Anuj Gupta, Bioinformatics Thesis Defense

In partial fulfillment of the requirements for the degree of
Doctor of Philosophy in Bioinformatics
in the School of Biological Sciences
 
Anuj Gupta
 
Defends his thesis:
Computational investigation of the molecular basis of susceptibility and resilience in different macaque species infected with malaria causing Plasmodium pathogens
 
Tuesday, November 30, 2021
11:15am Eastern Time
BlueJeans link: https://bluejeans.com/375899958/4887
 
Thesis Advisor:
Dr. Eberhard O. Voit 
Department of Biomedical Engineering
Georgia Institute of Technology
 
Committee Members:
Dr. I. King Jordan
School of Biological Sciences
Georgia Institute of Technology
 
Dr. Mark P. Styczynski 
School of Chemical and Biomolecular Engineering
Georgia Institute of Technology
 
Dr. Peng Qiu 
Department of Biomedical Engineering
Georgia Institute of Technology

Dr. Mary R. Galinski 
School of Medicine
Emory University

Summary:
Malaria has a complex pathology with varying manifestations and symptoms, effects on host tissues, and different degrees of severity and ultimate outcome, depending on the causative Plasmodium pathogen species. The studies in this dissertation analyze consequences of transcriptomic changes in the blood of two closely related macaque species (Macaca mulatta and Macaca fascicularis) in response to acute primary infection by Plasmodium knowlesi. P. knowlesi is an emanant zoonotic pathogen that causes acute severe infection in humans. Although the two macaque species are very closely related to each other and to humans, the infection in M. mulatta is fatal, unless aggressively treated (similar to humans), whereas M. fascicularis develops a chronic, but tolerable infection.
   
The comparative analysis described here suggests that a reason for this stark difference in outcome is that the two hosts differ in immune cell programs and expression of important genes. Specifically, the analyses establish a delayed pathogen detection in M. mulatta followed by extended inflammation that overwhelms this monkey’s immune response. By contrast, M. fascicularis was found to detect the pathogen earlier and to control the inflammation. Additionally, M. fascicularis limits cell proliferation pathways until peak infection, presumably in an attempt to reinforce recovery through the adaptive immune system. To compliment this transcriptomics analysis, a gene expression aided metabolic modeling approach was developed that combined multi-omics knowledge to give a molecular interpretation to biological systems.

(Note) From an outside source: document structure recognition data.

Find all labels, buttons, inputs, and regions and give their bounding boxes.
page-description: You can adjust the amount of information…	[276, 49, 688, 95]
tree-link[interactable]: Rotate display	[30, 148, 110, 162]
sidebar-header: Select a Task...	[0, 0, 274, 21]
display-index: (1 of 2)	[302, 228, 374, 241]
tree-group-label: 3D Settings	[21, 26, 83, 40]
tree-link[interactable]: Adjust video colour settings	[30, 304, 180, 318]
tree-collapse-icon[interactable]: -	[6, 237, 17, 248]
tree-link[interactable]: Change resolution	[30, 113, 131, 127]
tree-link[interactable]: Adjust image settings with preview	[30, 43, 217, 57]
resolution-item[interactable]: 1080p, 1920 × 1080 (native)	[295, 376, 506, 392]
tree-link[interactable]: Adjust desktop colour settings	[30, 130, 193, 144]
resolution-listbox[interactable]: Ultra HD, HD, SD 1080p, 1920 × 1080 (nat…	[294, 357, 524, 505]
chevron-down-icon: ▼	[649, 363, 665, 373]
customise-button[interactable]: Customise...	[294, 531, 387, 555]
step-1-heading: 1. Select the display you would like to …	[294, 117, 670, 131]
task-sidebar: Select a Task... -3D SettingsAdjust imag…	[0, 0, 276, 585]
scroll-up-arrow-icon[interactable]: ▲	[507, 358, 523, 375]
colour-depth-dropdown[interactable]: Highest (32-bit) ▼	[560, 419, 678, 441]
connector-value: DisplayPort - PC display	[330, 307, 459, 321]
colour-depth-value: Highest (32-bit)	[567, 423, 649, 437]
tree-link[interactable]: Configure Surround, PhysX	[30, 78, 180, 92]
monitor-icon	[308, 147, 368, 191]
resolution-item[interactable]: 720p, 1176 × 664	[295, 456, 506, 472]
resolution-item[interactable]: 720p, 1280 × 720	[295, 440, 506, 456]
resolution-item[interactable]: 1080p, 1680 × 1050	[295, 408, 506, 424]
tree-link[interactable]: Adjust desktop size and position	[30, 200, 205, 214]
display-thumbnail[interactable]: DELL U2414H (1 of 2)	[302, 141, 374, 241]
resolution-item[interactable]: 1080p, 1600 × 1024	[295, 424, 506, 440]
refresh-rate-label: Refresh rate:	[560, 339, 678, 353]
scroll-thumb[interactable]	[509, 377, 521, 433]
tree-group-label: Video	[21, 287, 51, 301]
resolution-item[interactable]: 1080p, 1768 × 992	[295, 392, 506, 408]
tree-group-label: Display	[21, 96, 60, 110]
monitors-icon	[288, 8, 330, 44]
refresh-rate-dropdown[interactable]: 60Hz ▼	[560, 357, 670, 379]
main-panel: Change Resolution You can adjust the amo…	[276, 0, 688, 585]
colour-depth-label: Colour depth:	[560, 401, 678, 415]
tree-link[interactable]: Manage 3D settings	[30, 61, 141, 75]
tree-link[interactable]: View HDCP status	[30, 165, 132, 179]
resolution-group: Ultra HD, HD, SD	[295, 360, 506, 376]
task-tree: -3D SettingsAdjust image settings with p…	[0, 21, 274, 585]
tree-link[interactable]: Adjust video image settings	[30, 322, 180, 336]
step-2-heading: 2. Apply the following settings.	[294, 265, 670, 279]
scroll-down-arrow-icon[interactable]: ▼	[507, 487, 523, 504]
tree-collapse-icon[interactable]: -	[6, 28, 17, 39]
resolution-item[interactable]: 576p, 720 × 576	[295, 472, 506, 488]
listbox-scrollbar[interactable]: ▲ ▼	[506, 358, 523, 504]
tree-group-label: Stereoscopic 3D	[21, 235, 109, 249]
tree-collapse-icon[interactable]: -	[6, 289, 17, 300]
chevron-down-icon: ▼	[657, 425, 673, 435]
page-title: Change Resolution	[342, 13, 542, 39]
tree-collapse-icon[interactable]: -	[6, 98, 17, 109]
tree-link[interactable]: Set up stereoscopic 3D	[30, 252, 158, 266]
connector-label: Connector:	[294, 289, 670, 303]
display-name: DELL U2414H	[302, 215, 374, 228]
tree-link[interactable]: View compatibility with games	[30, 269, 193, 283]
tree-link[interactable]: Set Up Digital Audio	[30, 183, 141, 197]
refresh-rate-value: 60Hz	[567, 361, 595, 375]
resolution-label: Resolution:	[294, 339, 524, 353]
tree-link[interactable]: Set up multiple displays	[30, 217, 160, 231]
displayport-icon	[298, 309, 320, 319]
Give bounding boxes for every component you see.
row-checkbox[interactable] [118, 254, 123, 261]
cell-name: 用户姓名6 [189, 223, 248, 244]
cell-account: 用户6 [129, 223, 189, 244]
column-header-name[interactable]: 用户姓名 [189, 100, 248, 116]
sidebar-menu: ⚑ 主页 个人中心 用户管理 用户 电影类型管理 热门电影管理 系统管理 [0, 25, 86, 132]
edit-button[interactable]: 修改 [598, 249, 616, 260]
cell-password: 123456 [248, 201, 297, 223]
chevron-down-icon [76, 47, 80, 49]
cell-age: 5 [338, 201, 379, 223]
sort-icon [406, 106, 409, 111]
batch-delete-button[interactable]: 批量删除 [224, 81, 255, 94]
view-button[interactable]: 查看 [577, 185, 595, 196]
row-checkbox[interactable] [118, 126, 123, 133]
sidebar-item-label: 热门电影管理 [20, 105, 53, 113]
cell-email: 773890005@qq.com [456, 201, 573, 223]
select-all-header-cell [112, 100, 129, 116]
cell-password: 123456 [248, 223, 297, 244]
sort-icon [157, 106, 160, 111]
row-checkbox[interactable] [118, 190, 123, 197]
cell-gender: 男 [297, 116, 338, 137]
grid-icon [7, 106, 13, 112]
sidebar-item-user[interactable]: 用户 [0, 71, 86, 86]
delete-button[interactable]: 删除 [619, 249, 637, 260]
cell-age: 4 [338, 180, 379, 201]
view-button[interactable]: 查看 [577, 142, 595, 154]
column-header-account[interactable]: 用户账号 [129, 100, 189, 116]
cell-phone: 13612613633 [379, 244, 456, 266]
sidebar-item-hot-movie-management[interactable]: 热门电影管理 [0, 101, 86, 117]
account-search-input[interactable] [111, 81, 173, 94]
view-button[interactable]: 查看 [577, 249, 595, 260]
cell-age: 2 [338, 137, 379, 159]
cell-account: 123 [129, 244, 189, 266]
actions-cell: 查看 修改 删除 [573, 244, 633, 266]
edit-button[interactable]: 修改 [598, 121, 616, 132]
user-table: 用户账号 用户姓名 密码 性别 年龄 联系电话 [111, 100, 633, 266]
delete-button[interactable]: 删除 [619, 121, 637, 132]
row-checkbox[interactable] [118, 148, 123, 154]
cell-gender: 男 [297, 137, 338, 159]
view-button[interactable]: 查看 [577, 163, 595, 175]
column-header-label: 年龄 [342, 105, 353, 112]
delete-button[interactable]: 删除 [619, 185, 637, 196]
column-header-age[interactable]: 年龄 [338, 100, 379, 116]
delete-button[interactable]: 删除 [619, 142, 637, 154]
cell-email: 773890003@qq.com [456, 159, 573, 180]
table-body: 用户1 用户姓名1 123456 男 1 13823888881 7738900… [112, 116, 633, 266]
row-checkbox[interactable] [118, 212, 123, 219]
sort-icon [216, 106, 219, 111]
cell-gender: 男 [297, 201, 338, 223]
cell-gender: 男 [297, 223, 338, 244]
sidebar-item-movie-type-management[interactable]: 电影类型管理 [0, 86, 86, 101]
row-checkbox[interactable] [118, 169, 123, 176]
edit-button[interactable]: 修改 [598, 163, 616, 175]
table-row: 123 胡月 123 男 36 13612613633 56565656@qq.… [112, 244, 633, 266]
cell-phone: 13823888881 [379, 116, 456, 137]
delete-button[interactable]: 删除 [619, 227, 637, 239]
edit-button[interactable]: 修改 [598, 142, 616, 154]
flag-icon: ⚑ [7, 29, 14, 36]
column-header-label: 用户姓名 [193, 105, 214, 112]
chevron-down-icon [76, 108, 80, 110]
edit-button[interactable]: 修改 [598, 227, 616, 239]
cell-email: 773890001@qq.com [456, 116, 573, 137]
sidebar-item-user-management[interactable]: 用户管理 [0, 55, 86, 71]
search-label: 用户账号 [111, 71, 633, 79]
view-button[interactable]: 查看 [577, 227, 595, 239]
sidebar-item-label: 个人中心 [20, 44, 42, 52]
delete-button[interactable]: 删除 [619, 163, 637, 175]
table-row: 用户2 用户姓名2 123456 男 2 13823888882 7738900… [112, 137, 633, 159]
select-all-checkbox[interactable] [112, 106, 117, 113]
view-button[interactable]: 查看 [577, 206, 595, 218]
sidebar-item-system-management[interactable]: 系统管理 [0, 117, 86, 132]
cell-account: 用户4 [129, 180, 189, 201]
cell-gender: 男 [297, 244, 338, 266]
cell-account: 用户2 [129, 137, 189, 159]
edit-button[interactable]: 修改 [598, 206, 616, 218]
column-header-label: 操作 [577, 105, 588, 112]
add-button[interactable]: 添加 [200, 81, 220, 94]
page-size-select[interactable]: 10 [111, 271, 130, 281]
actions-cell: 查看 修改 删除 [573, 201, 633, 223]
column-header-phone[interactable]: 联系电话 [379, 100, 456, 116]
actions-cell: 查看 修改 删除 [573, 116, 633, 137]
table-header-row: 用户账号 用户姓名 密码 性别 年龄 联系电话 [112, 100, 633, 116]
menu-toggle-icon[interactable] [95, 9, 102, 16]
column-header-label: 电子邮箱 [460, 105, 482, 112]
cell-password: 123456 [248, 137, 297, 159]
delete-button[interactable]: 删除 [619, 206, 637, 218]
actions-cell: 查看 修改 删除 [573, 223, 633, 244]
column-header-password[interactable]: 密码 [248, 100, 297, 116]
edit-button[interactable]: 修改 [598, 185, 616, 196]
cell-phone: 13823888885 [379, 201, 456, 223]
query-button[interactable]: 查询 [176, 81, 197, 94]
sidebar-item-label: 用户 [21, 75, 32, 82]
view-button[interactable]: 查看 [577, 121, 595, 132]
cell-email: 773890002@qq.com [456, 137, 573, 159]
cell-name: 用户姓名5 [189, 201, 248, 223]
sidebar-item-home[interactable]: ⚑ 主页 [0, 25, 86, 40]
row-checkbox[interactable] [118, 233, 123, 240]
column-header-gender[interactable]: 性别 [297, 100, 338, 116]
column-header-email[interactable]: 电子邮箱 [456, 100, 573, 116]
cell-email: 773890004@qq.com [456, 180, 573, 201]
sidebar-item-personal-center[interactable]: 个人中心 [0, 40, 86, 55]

This helped to interpret changes in inflammation biomarker, Kyn/Trp ratio, and relate it to differences in immune response and cell proliferation. In depth analysis of observed differences reveals that pattern-recognition receptor (PRR) signaling pathways are crucial for detection of pathogen and transcriptomic differences in early liver phase of infection revealed an early detection in M. fascicularis. Correlation analysis between host and pathogen transcripts reveals a pathogenic surface antigen, SICAvar Type 1, as an important regulator throughout the infection. The log phase of infection in hosts is similar with macrophages and monocytes responsible for innate immune responses. During this phase, M. mulatta shows higher inflammation signals with upregulated inflammasome IL6-JAK-STAT3 signaling and IL10 expression, which continues to peak-infection phase. In contrast, M. fascicularis controls inflammation, presumably by means of the p53 pathway, which is distinctly downregulated near the peak of infection, thereby enabling adaptive immunity with various cell proliferation pathways that aid CD4+ T-cells and memory B-cells. Integrative metabolic modeling shows the potential role of tryptophan metabolism in regulating inflammation and stress response.  

A complete understanding of the exact dynamics of the immune response is difficult to reach. Nonetheless, studies in this dissertation provide clear indication toward processes that underlie an effective immune response. Thus, this study may pave the way for future immune strategies toward treating malaria and identifies multiple points of intervention that are apparently responsible for a balanced and effective immune response.